If WhatsApp has made the "right" decisions then one would think they would be very forthcoming in subjecting them to review by users. If so, there would be very few surprises. WhatsApp could simply point to a detailed, public, technical document they released and say, "There it is. We tested or considered this before releasing the software and informed users about the risks, however remote. As such, nothing has been "discovered" by these researchers."
But I suspect if we went looking for this information we might only find marketing. Information promoting a "new feature", group chats.
If a WhatsApp/Facebook employee or contractor joins the chat is that considered an "attacker"? Example of a silly question perhaps, but it still needs to be answered, lest some "security researcher" and the media produce an undesired headline.
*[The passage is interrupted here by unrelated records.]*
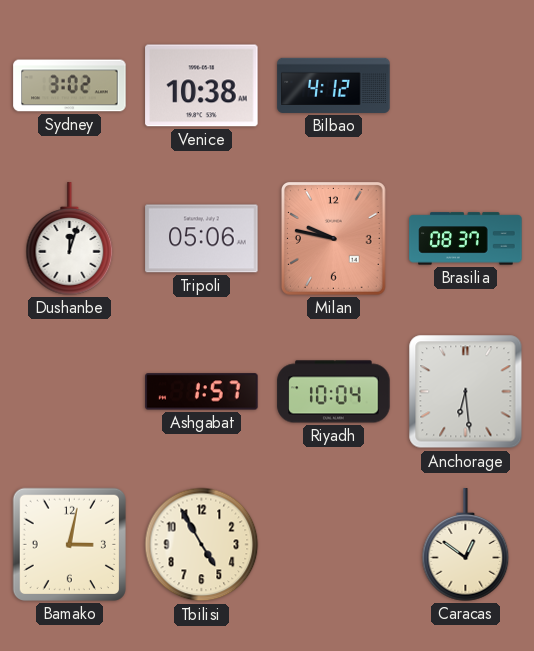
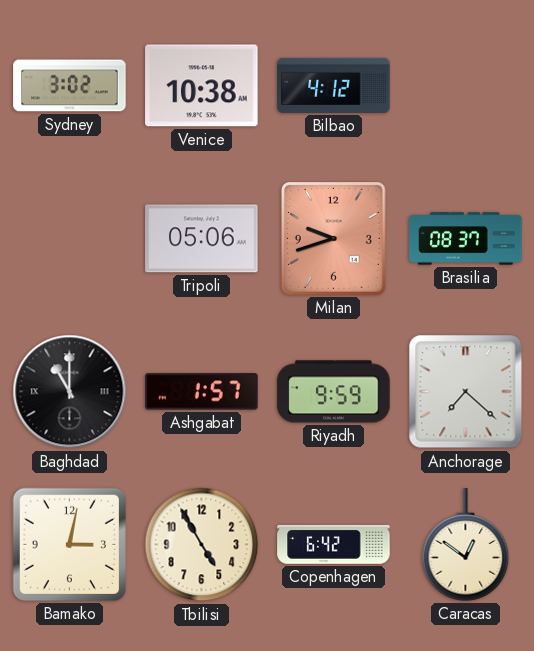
Dushanbe: 12:03 -> none
Milan: 9:47 -> 9:42
Baghdad: none -> 11:00
Riyadh: 10:04 -> 9:59
Anchorage: 6:29 -> 7:22
Copenhagen: none -> 6:42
Anyone designing a messaging system today should be aware that some people are going ask these types of questions, sooner or later. Millions of people will not ask them and use the software willingly, but does that necessarily mean they do not care about these questions if someone else asks them? If yes, then headlines about "non-issues" should be of no concern.
snowpanda|8 years ago
I am not sure your point is really being reinforced by comparing a flaw by a bigger flaw. You admitted (regarding WhatsApp) that 'it would be better if...'. And that it's an 'unsolved problem'. So why not focus as a community on solving that problem instead of comparing it to a (in your opinion) bigger problem (meaning Telegram) to even out the score?
Additionally, Telegram did not leave cryptography out of everything. You might not agree with it, it might not be secure, it might not be available in group chats, but to say they have left it out completely isn't true[1], you know that too.